Requiring bindings to be declared with mut
(such as in let mut list = vec![Apple, Pear, Banana];
) helps making clear that we are allowed to create mutable references to the list (and that what is list
in this scope can change throughout this scope).
Let's compare this with an example in Python:
#!/usr/bin/env python3
def get_last_element1(fruits):
return fruits[-1]
def get_last_element2(fruits):
return fruits.pop()
fruitsA = ("Apple", "Pear", "Banana") # non-mutable tuple
get_last_element1(fruitsA)
#get_last_element2(fruitsA) # this would cause an error
fruitsB = ["Apple", "Pear", "Banana"] # mutable list
print(get_last_element1(fruitsB)) # does this modify `fruitlist`?

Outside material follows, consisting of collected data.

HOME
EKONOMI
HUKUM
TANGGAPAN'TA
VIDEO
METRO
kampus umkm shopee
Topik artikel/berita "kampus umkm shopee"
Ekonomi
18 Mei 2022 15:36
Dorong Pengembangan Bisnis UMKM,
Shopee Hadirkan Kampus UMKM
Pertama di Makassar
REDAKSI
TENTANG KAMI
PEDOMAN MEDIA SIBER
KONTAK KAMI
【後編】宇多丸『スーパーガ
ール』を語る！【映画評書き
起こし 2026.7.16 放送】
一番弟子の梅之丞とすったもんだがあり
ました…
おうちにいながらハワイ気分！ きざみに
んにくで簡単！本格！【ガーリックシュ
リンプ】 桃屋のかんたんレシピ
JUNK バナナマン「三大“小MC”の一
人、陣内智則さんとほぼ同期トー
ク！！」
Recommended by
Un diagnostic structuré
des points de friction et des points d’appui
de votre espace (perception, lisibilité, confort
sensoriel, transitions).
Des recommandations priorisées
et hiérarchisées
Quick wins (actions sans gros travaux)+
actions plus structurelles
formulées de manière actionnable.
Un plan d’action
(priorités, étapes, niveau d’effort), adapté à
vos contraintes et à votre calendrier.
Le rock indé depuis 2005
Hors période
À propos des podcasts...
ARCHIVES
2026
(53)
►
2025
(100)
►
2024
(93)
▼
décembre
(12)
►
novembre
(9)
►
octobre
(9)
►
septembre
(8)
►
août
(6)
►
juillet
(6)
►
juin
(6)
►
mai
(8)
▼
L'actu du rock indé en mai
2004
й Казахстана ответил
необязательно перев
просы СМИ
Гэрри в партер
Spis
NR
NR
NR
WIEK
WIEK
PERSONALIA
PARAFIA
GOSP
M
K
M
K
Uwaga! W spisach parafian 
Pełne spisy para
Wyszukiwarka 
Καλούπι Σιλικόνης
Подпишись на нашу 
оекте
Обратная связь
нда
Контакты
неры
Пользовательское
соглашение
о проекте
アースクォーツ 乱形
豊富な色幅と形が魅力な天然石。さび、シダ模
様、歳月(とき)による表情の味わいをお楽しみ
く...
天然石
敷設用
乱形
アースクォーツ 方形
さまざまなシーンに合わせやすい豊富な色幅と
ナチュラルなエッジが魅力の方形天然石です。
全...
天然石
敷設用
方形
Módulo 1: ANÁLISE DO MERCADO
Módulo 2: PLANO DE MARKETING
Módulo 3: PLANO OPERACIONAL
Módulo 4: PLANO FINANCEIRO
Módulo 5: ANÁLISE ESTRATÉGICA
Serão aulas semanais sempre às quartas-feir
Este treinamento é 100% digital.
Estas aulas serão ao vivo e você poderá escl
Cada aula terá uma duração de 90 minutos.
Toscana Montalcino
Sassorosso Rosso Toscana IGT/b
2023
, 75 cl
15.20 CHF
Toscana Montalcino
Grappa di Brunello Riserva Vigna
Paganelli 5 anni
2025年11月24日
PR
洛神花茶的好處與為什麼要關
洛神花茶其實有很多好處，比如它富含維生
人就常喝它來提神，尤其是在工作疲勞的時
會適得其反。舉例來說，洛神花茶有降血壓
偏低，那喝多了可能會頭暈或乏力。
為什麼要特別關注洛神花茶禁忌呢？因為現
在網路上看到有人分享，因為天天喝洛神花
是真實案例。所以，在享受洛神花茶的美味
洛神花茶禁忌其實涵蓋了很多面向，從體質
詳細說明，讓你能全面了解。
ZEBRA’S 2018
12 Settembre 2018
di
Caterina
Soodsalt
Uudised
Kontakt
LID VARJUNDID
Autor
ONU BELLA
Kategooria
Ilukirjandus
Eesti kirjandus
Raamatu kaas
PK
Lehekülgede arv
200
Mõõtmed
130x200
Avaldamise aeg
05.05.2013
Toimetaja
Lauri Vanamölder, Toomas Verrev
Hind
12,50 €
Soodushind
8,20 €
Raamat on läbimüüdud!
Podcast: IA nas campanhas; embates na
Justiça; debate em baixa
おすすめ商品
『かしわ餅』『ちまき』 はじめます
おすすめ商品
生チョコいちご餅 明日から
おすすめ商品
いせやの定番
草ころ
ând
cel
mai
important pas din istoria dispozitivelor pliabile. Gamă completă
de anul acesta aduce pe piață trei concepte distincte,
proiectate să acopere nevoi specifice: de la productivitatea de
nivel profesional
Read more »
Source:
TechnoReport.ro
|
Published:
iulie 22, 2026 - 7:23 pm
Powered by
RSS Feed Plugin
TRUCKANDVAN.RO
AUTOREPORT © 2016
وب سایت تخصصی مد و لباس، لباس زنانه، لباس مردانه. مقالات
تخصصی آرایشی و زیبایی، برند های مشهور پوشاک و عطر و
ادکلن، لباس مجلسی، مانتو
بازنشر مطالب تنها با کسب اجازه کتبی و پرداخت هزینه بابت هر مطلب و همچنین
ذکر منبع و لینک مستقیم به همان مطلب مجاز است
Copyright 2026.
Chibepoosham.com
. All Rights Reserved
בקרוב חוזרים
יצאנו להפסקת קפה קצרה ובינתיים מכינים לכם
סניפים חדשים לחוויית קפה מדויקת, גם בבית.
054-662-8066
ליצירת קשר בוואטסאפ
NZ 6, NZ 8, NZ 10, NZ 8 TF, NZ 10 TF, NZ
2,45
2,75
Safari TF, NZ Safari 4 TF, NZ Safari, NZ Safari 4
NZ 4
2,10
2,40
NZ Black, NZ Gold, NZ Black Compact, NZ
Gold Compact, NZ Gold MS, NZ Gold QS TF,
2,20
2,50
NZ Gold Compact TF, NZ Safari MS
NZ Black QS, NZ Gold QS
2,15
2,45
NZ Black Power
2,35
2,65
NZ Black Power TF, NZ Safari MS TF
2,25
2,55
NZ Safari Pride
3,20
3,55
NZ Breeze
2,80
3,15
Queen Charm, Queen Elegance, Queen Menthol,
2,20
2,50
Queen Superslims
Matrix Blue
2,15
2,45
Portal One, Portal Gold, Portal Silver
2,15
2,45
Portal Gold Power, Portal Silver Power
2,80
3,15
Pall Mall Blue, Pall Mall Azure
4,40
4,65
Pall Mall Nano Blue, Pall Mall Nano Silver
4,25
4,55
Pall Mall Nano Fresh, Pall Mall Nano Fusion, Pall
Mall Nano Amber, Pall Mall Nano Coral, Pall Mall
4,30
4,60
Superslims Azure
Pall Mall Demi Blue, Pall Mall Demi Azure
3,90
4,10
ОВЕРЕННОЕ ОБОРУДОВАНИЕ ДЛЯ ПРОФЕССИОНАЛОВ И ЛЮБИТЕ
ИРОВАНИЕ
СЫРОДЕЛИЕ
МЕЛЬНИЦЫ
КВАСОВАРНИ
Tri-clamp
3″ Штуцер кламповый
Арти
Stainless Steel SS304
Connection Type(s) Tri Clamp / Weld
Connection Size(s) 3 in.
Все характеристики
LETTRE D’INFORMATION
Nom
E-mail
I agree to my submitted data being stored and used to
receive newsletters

print(get_last_element2(fruitsB)) # does this modify `fruitlist`?
Python3 allows us to create a list of fruits as an immutable tuple fruitsA
or mutable list fruitsB
. Thus, if we write get_last_element2(fruitsA)
, we will get a runtime error, because get_last_element2
will try to modify the tuple (which doesn't work).
But when we later write these two lines:
print(get_last_element1(fruitsB)) # does this modify `fruitlist`?
print(get_last_element2(fruitsB)) # does this modify `fruitlist`?
Then it's very hard to tell which of these two lines actually modify fruitsB
here.
Another example in Python:
#!/usr/bin/env python3
fruitsalads = [["Apple", "Pear"], ["Apple", "Banana"]]
# Let's try to make fruitsalads immutable:
fruitsalads = tuple(fruitsalads)
#fruitsalads.pop() # this would cause an error now
fruitsalads[0].pop() # but we can still mutate the contained first list
print(fruitsalads)
This will print:
(['Apple'], ['Apple', 'Banana'])
Despite our attempt to make fruitsalads
immutable.
In Rust, we'd be protected from these problems, because if we only have a shared reference to the outer Vec
, we cannot use that to get a mutable reference to the inner Vec
:
fn try_to_modify(vec: &Vec<Vec<i32>>) {
vec[0].pop();
}
fn main() {
let mut vec_of_vecs = vec![vec![1, 2], vec![3, 4]];
vec_of_vecs.push(vec![5, 6]);
try_to_modify(&vec_of_vecs);
}
(Playground)
Errors:
Compiling playground v0.0.1 (/playground)
error[E0596]: cannot borrow `*vec` as mutable, as it is behind a `&` reference
--> src/main.rs:2:5
|
1 | fn try_to_modify(vec: &Vec<Vec<i32>>) {
| -------------- help: consider changing this to be a mutable reference: `&mut Vec<Vec<i32>>`
2 | vec[0].pop();
| ^^^ `vec` is a `&` reference, so the data it refers to cannot be borrowed as mutable
For more information about this error, try `rustc --explain E0596`.
error: could not compile `playground` due to previous error
So Rust distinguishing between all these cases really serves a purpose.